The Court first considered whether Blue Cross functioned as an ERISA fiduciary. Invoking a recent Sixth Circuit case (involving Blue Cross Blue Shield), the Court held that Blue Cross did constitute an ERISA fiduciary while serving as a third-party administrator in this case. The Court rejected Blue Cross’s attempts to characterize its arrangement with the plaintiff as a simple service agreement between two companies, because the plan’s terms establish that the beneficiaries have a reasonable expectation of the beneficial ownership interest in the funds rather than the plan.
On the merits of the fiduciary breach, the Sixth Circuit again turned to its prior decision involving Blue Cross Blue Shield as part of a basis for finding a breach.
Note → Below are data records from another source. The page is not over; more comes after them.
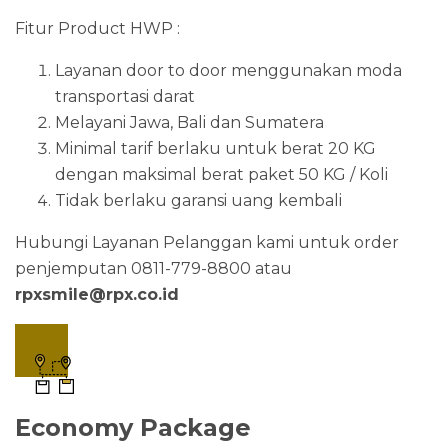
Fitur Product HWP :
Layanan door to door menggunakan moda
transportasi darat
Melayani Jawa, Bali dan Sumatera
Minimal tarif berlaku untuk berat 20 KG
dengan maksimal berat paket 50 KG / Koli
Tidak berlaku garansi uang kembali
Hubungi Layanan Pelanggan kami untuk order
penjemputan 0811-779-8800 atau
rpxsmile@rpx.co.id
Economy Package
It rejected the argument that the fees at issue were simply “reasonable compensation” under ERISA. Because the fiduciary used the plan funds for its purposes, this constituted a breach that justified the substantial damages award under the circumstances.
With respect to pre-judgment interest, the plaintiff argued that the district court abused its discretion by failing to make sufficient findings of fact and that the interest calculation undercompensated the plaintiff for the lost value of the fees at issue. However, the Sixth Circuit found that the district court did not engage in a “mechanical application” of 28 U.S.C. § 1961, but instead utilized a blended rate for each of the years in question, with rates ranging from just above 6% to 0.14%. On balance, the Court found this not to constitute an abuse of discretion.